Why Dads Should Read to Kids at Bedtime & Moms Should Kick Back With a Glass of Wine

As a mom, do you enjoy story time with your kid? Even if you act out all the characters, apparently, it's not as good as a man. A study from Harvard University believes dads reading to kids is better.


Dr. Elizabeth Duursma (she's now at a university in Australia) and researchers claim dads reading stories to young children will have a stronger impact on language development. What's interesting is that girls in particular seem to benefit more from Dad reading.

It's okay to think this study totally comes from left field. After all, who would assume reading and development would be more effective if a man did it? Please don't misunderstand, men can read -- and be just as entertaining when it comes to reading stories to children as moms -- but this is ... interesting.

Even though it's assumed most story reading is often done by mothers, when a father does it, it can be more special -- even encouraging more kids to use their imagination. Apparently, women ask technical questions, whereas men take the abstract route, and therefore push a child to use his or her brain more. Let's say you're reading a book about apple picking; a mom would likely ask how many apples are present, while a dad might mention that he has a similar bucket in the garage -- and ask whether or not the child remembers seeing it.

Honestly, all of this is a little strange to me.
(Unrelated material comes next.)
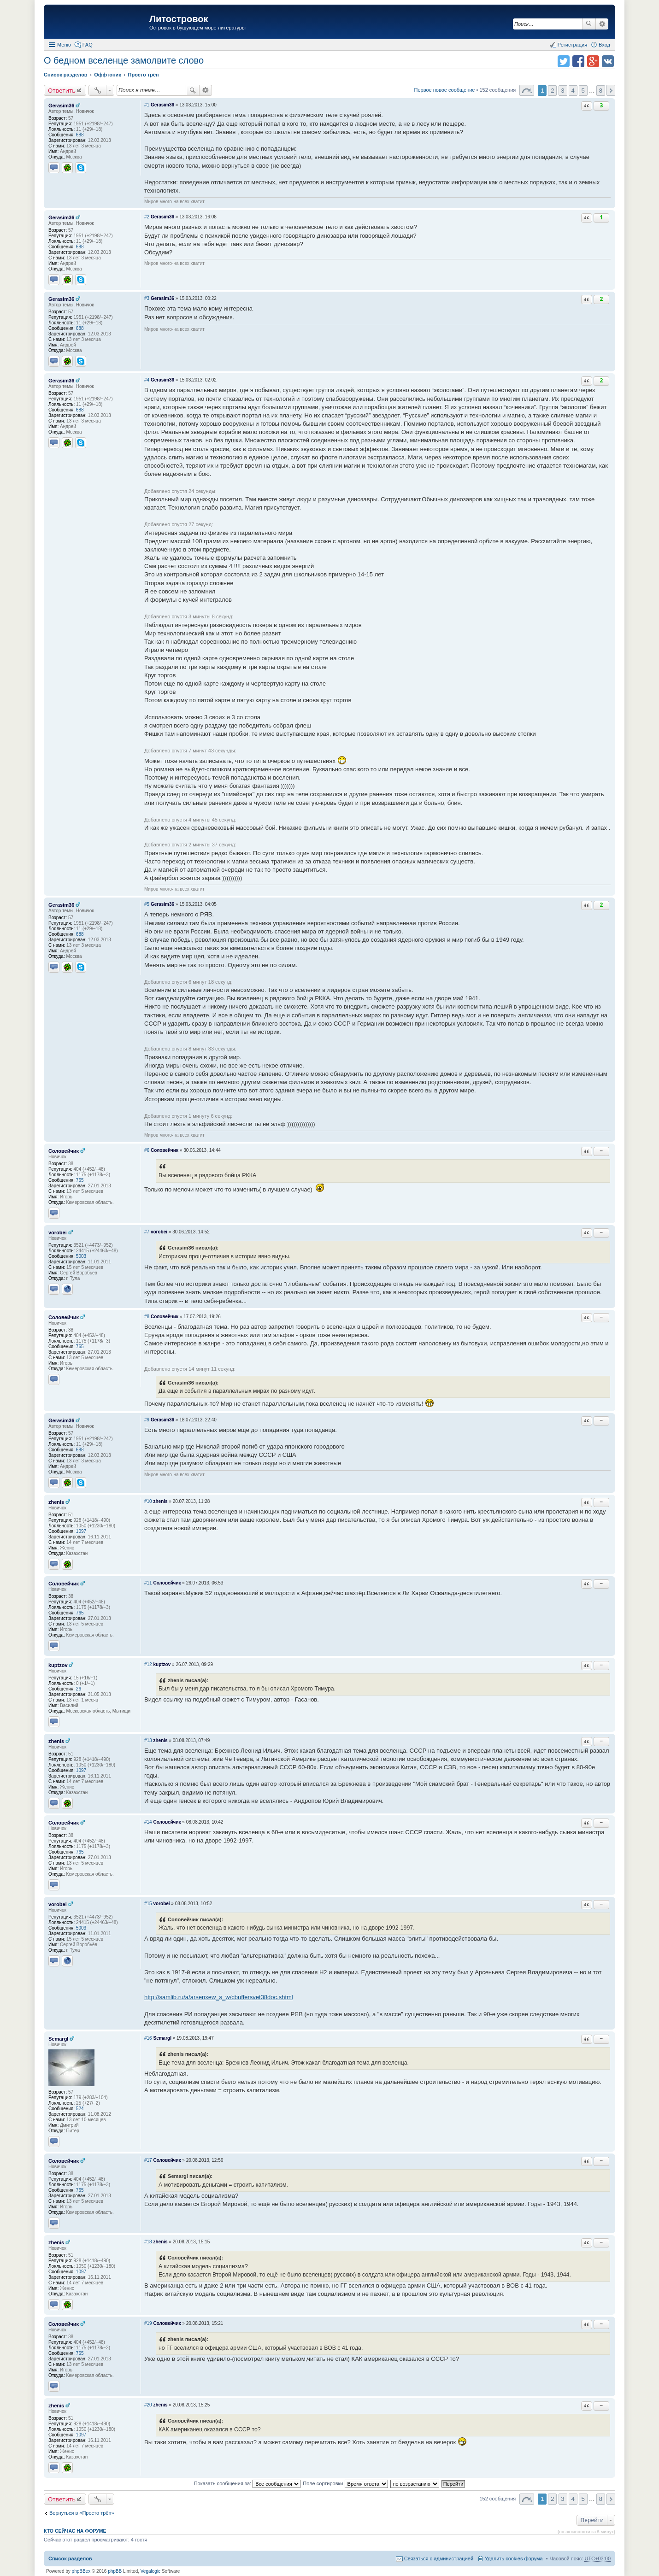  Describe the element at coordinates (58, 1665) in the screenshot. I see `kuptzov` at that location.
While I'm still not sold on this concept, I do agree with researchers that you should start reading to kids as soon as possible, preferably before age 2.

More from The Stir: 25 Top Chapter Books to Read With Your Child at Bedtime

Growing up, both of my parents read to me, though I have more vivid memories of my mom pulling out the books (in all fairness, my dad was a cop and worked at night). I remember her introducing me to tales full of adventure. Each night, we would nestle in my bed and take a journey between every page. There was mystery and excitement that really made me look forward to reading. Seeing as I learned to read before my third birthday, I think I did all right in the language department.
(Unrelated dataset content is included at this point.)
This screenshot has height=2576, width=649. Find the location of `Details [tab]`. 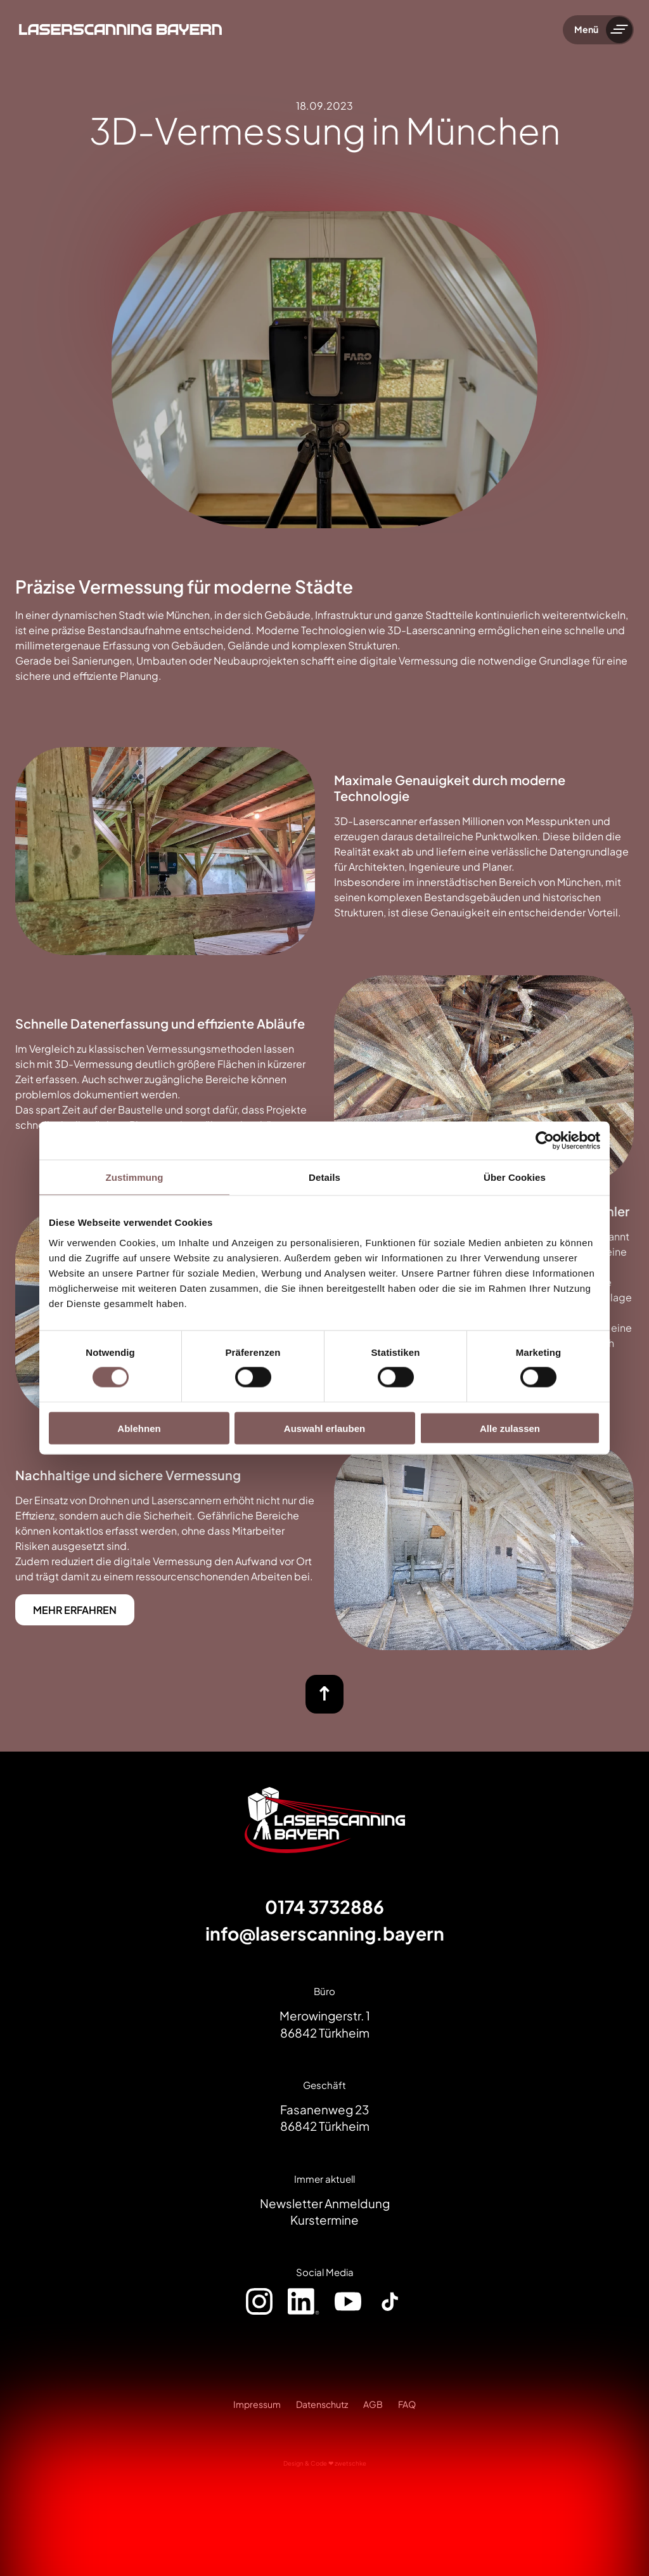

Details [tab] is located at coordinates (324, 1177).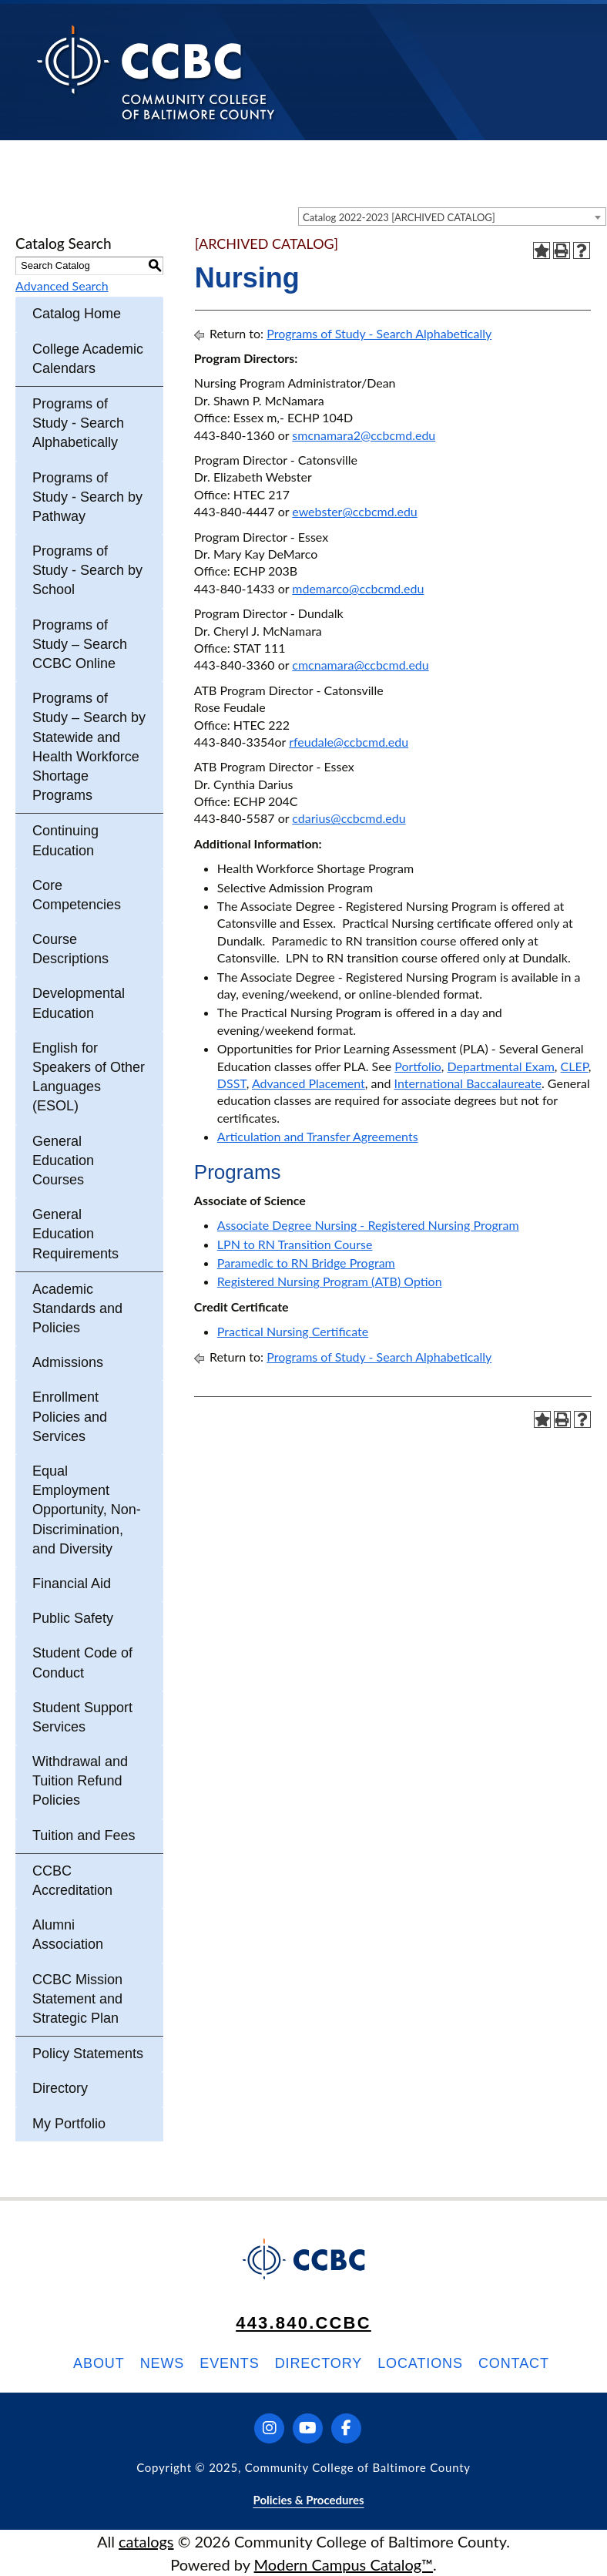 The height and width of the screenshot is (2576, 607). What do you see at coordinates (501, 1066) in the screenshot?
I see `Departmental Exam` at bounding box center [501, 1066].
Look, we can roll our eyes and suck our teeth all we want at studies like this. Take them for face value, or ask questions.

If this study truly believes they have the research to back the fact that stories read by Dad are more beneficial, fine. I will gladly hand my husband all of our sons' books so he can read while I take a long soak in the tub, with a tall glass of white wine, some grapes, and a good book.

Do not disturb me, babe.

Remember, our children's language development is at stake here.